This Paleo Sweet and Sour Coleslaw is crisp, tangy, and lightly sweetened with honey instead of refined sugar. Perfect as a side dish for grilled meats, barbecues, or a refreshing salad on its own. With simple ingredients and no mayonnaise, it’s a lighter take on classic coleslaw that’s both paleo and gluten-free.


Serves: 4–6
Prep Time: 20 minutes
Cook Time: 5 minutes (for dressing)
Total Time: ~25 minutes


Ingredients

  • 1 head cabbage, shredded

  • 3 carrots, grated

  • ¼ cup honey

  • ½ cup clear vinegar (apple cider vinegar works well)

  • Salt and pepper, to taste


Instructions

  1. Prepare vegetables: Place shredded cabbage and grated carrots in a large mixing bowl.

  2. Make dressing: In a small saucepan, heat vinegar and stir in honey until dissolved. Remove from heat and let cool.

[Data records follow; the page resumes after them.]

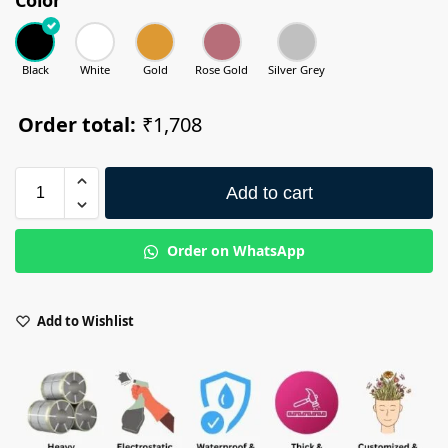
Black
White
Gold
Rose Gold
Silver Grey
Order total:
₹1,708
Add to cart
Order on WhatsApp
Add to Wishlist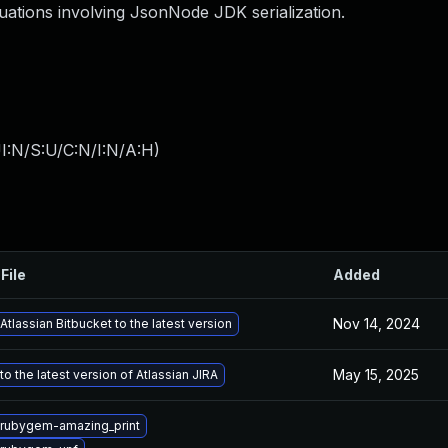
ations involving JsonNode JDK serialization.
I:N/S:U/C:N/I:N/A:H
)
File
Added
Nov 14, 2024
tlassian Bitbucket to the latest version
May 15, 2025
o the latest version of Atlassian JIRA
rubygem-amazing_print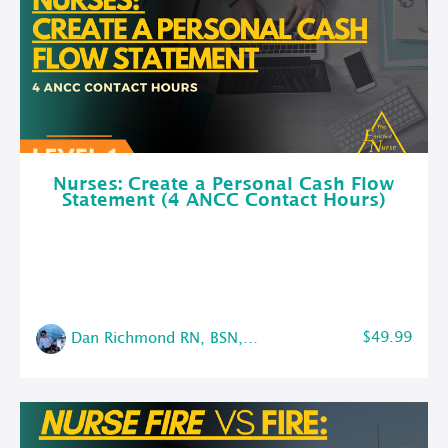
Nurses: Create a Personal Cash Flow
Statement (4 ANCC Contact Hours)
$49.99
Dan Richmond RN, BSN, CMSRN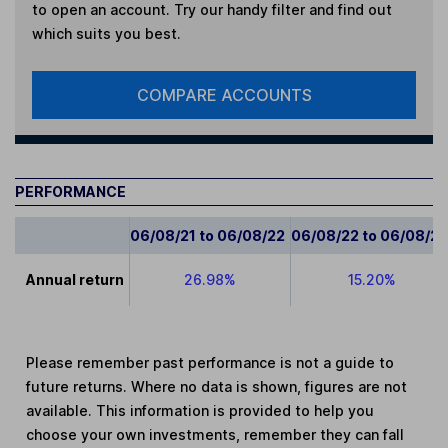
to open an account. Try our handy filter and find out
which suits you best.
COMPARE ACCOUNTS
PERFORMANCE
06/08/21 to 06/08/22
06/08/22 to 06/08/2
Annual return
26.98%
15.20%
Please remember past performance is not a guide to
future returns. Where no data is shown, figures are not
available. This information is provided to help you
choose your own investments, remember they can fall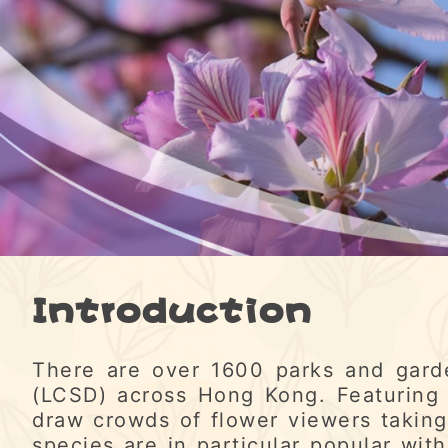
Introduction
There are over 1600 parks and gard
(LCSD) across Hong Kong. Featuring 
draw crowds of flower viewers taking
species are in particular popular with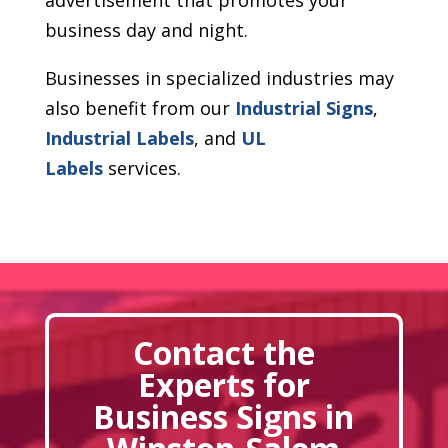
business day and night.
Businesses in specialized industries may
also benefit from our
Industrial Signs
,
Industrial Labels
, and
UL
Labels
services.
Contact the
Experts for
Business Signs in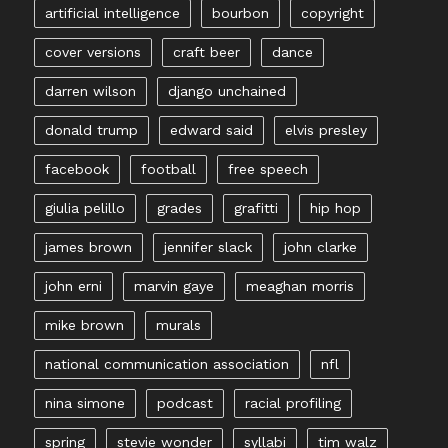
artificial intelligence
bourbon
copyright
cover versions
craft beer
dance
darren wilson
django unchained
donald trump
edward said
elvis presley
facebook
football
free speech
giulia pelillo
grades
grafitti
hip hop
james brown
jennifer slack
john clarke
john erni
marvin gaye
meaghan morris
mike brown
murals
national communication association
nfl
nina simone
podcast
racial profiling
spring
stevie wonder
syllabi
tim walz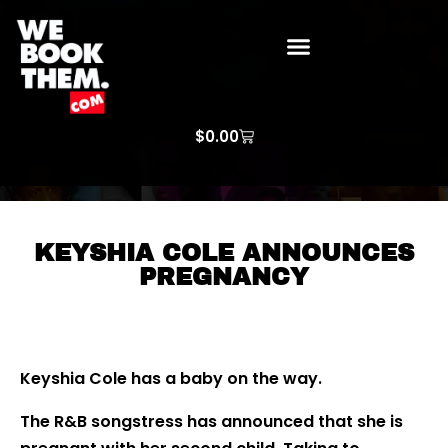
WE BOOK THEM GOSPEL
ARTIST PRICE LISTS
ARTISTS REQUEST
$
0.00
KEYSHIA COLE ANNOUNCES
PREGNANCY
Keyshia Cole has a baby on the way.
The R&B songstress has announced that she is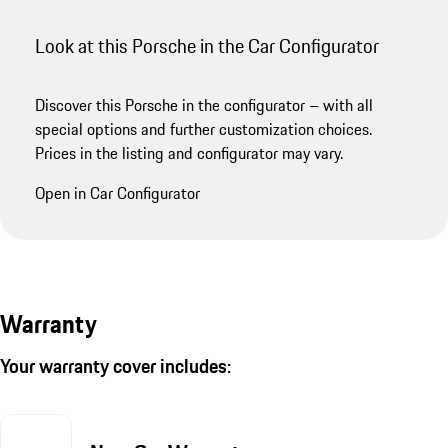
Look at this Porsche in the Car Configurator
Discover this Porsche in the configurator – with all
special options and further customization choices.
Prices in the listing and configurator may vary.
Open in Car Configurator
Warranty
Your warranty cover includes: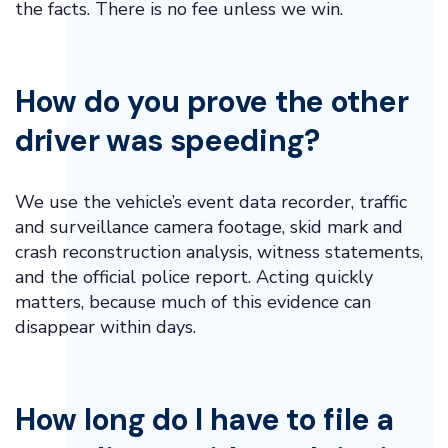
the facts. There is no fee unless we win.
How do you prove the other
driver was speeding?
We use the vehicle’s event data recorder, traffic
and surveillance camera footage, skid mark and
crash reconstruction analysis, witness statements,
and the official police report. Acting quickly
matters, because much of this evidence can
disappear within days.
How long do I have to file a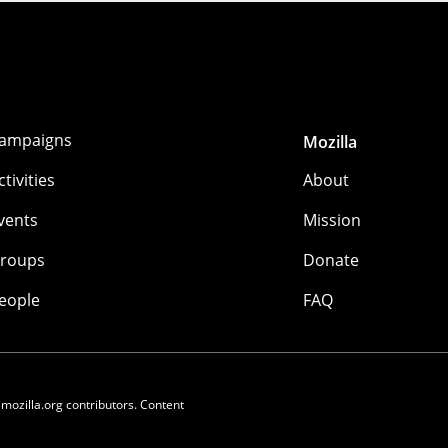
ampaigns
Mozilla
ctivities
About
vents
Mission
roups
Donate
eople
FAQ
 mozilla.org contributors. Content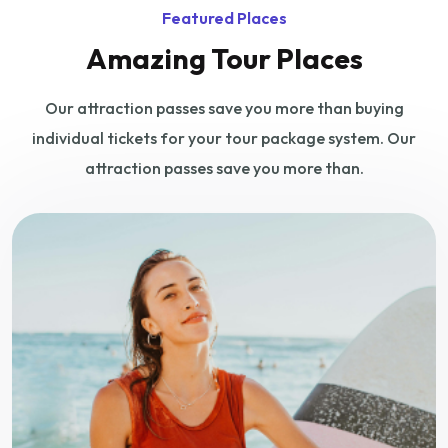
Featured Places
Amazing Tour Places
Our attraction passes save you more than buying
individual tickets for your tour
package system. Our
attraction passes save you more than.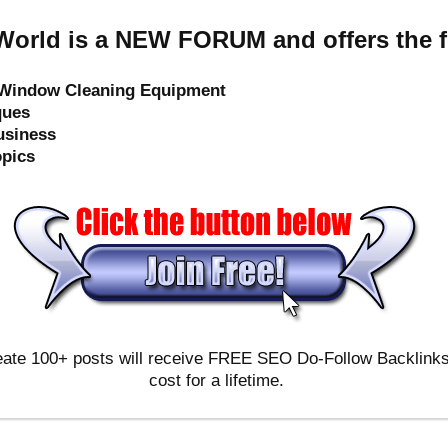
orld is a NEW FORUM and offers the f
e Window Cleaning Equipment
ques
usiness
opics
ate 100+ posts will receive FREE SEO Do-Follow Backlinks & 
cost for a lifetime.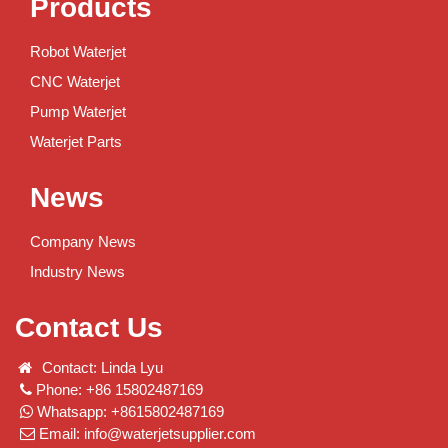
Products
Robot Waterjet
CNC Waterjet
Pump Waterjet
Waterjet Parts
News
Company News
Industry News
Contact Us
Contact: Linda Lyu
Phone: +86 15802487169
Whatsapp: +8615802487169
Email:
info@waterjetsupplier.com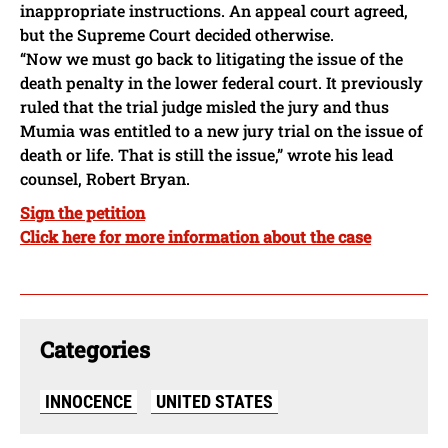
inappropriate instructions. An appeal court agreed,
but the Supreme Court decided otherwise.
“Now we must go back to litigating the issue of the
death penalty in the lower federal court. It previously
ruled that the trial judge misled the jury and thus
Mumia was entitled to a new jury trial on the issue of
death or life. That is still the issue,” wrote his lead
counsel, Robert Bryan.
Sign the petition
Click here for more information about the case
Categories
INNOCENCE
UNITED STATES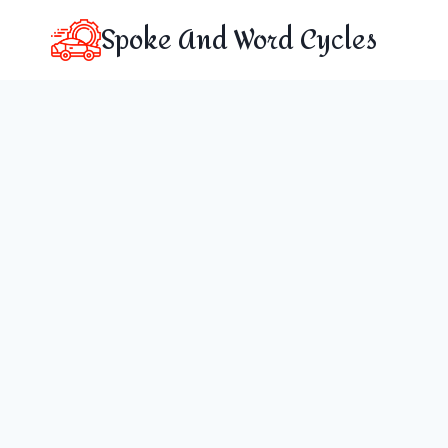
Skip
Spoke And Word Cycles
to
content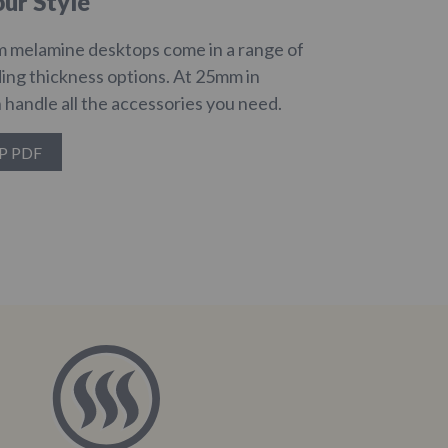
ur Style
 melamine desktops come in a range of
ding thickness options. At 25mm in
 handle all the accessories you need.
P PDF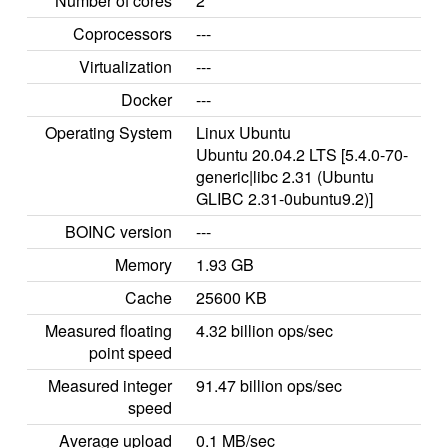
Number of cores
2
Coprocessors
---
Virtualization
---
Docker
---
Operating System
Linux Ubuntu
Ubuntu 20.04.2 LTS [5.4.0-70-
generic|libc 2.31 (Ubuntu
GLIBC 2.31-0ubuntu9.2)]
BOINC version
---
Memory
1.93 GB
Cache
25600 KB
Measured floating
4.32 billion ops/sec
point speed
Measured integer
91.47 billion ops/sec
speed
Average upload
0.1 MB/sec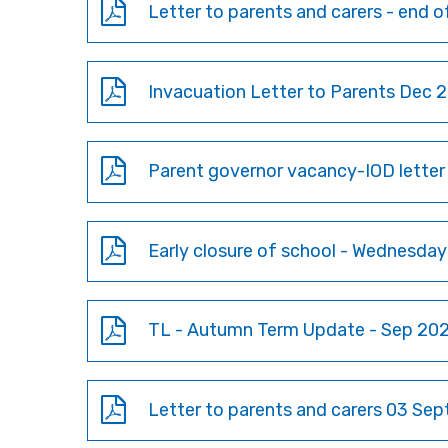
Letter to parents and carers - end 
Invacuation Letter to Parents Dec 
Parent governor vacancy-IOD lette
Early closure of school - Wednesda
TL - Autumn Term Update - Sep 20
Letter to parents and carers 03 Se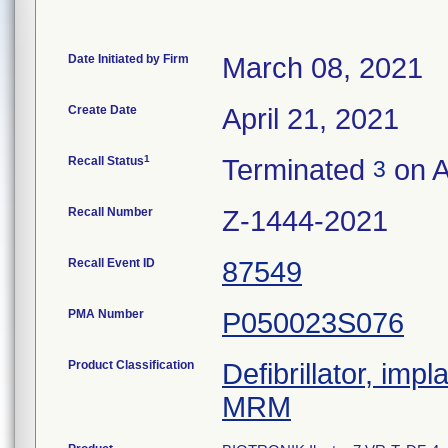
Date Initiated by Firm
March 08, 2021
Create Date
April 21, 2021
1
Recall Status
Terminated
on A
3
Recall Number
Z-1444-2021
Recall Event ID
87549
PMA Number
P050023S076
Product Classification
Defibrillator, imp
MRM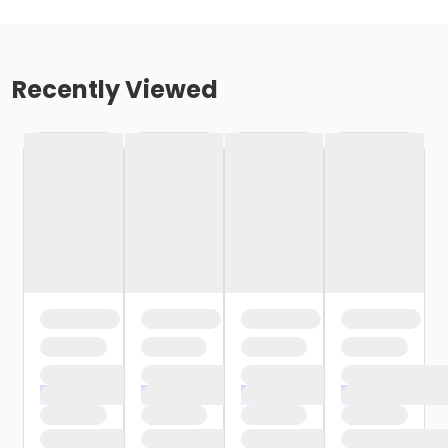
Recently Viewed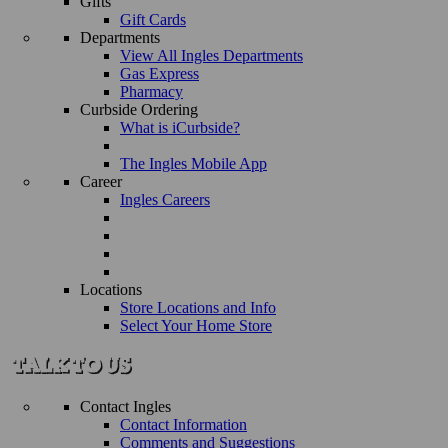
Gifts
Gift Cards
Departments
View All Ingles Departments
Gas Express
Pharmacy
Curbside Ordering
What is iCurbside?
The Ingles Mobile App
Career
Ingles Careers
Locations
Store Locations and Info
Select Your Home Store
Contact Ingles
Contact Information
Comments and Suggestions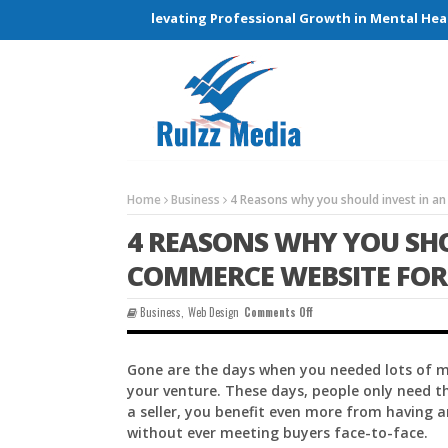
Connections and Elevating Professional Growth in Mental Health 
Home
Business
4 Reasons why you should invest in a
4 REASONS WHY YOU SHO
COMMERCE WEBSITE FOR
On
Business
,
Web Design
Comments Off
4
Reasons
Why
Gone are the days when you needed lots of mo
You
your venture. These days, people only need 
Should
Invest
a seller, you benefit even more from having 
In
without ever meeting buyers face-to-face.
An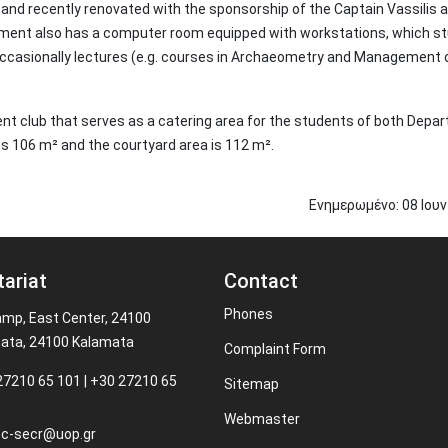
l and recently renovated with the sponsorship of the Captain Vassilis 
ent also has a computer room equipped with workstations, which s
 occasionally lectures (e.g. courses in Archaeometry and Management 
udent club that serves as a catering area for the students of both Dep
 is 106 m² and the courtyard area is 112 m².
Ενημερωμένο:
08
Ιου
tariat
Contact
Phones
amp, East Center, 24100
ata, 24100 Kalamata
Complaint Form
27210 65 101 | +30 27210 65
Sitemap
Webmaster
c-secr@uop.gr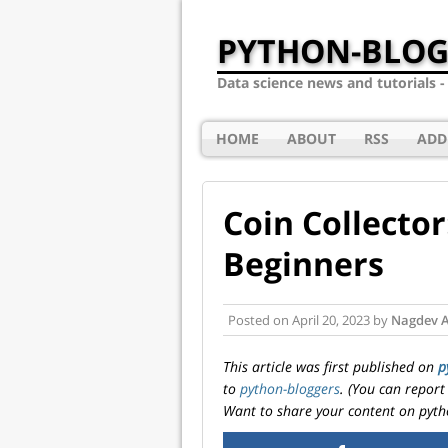
PYTHON-BLOG
Data science news and tutorials 
HOME
ABOUT
RSS
ADD
Coin Collecto
Beginners
Posted on
April 20, 2023
by
Nagdev 
This article was first published on
p
to
python-bloggers
. (You can report
Want to share your content on pyth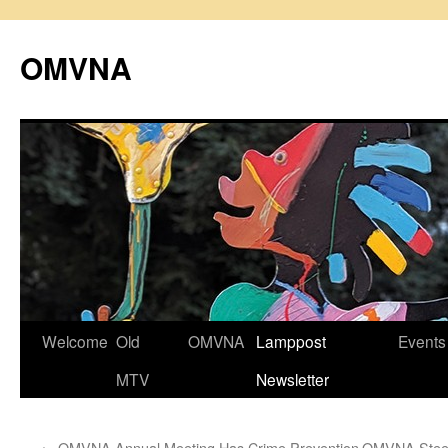
Skip
to
OMVNA
content
Welcome
Old
OMVNA
Lamppost
Events
MTV
Newsletter
←
OMVNA Annual Meeting Has Crime Prevention
OMVNA Steer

  3. Combine: Pour cooled dressing over the cabbage and carrots. Toss well to coat evenly.

  4. Season: Add salt and pepper to taste. Chill before serving for best flavor.


Notes


FAQs

Is coleslaw paleo?
Traditional coleslaw often uses sugar or mayonnaise with processed ingredients, but this version uses honey and vinegar, making it paleo-friendly.

Can I make this coleslaw ahead of time?
Yes, but for best texture, mix the dressing and vegetables just before serving so the cabbage stays crisp.

Can I add other vegetables?
Absolutely — try thinly sliced red cabbage, bell peppers, or radishes for extra color and crunch.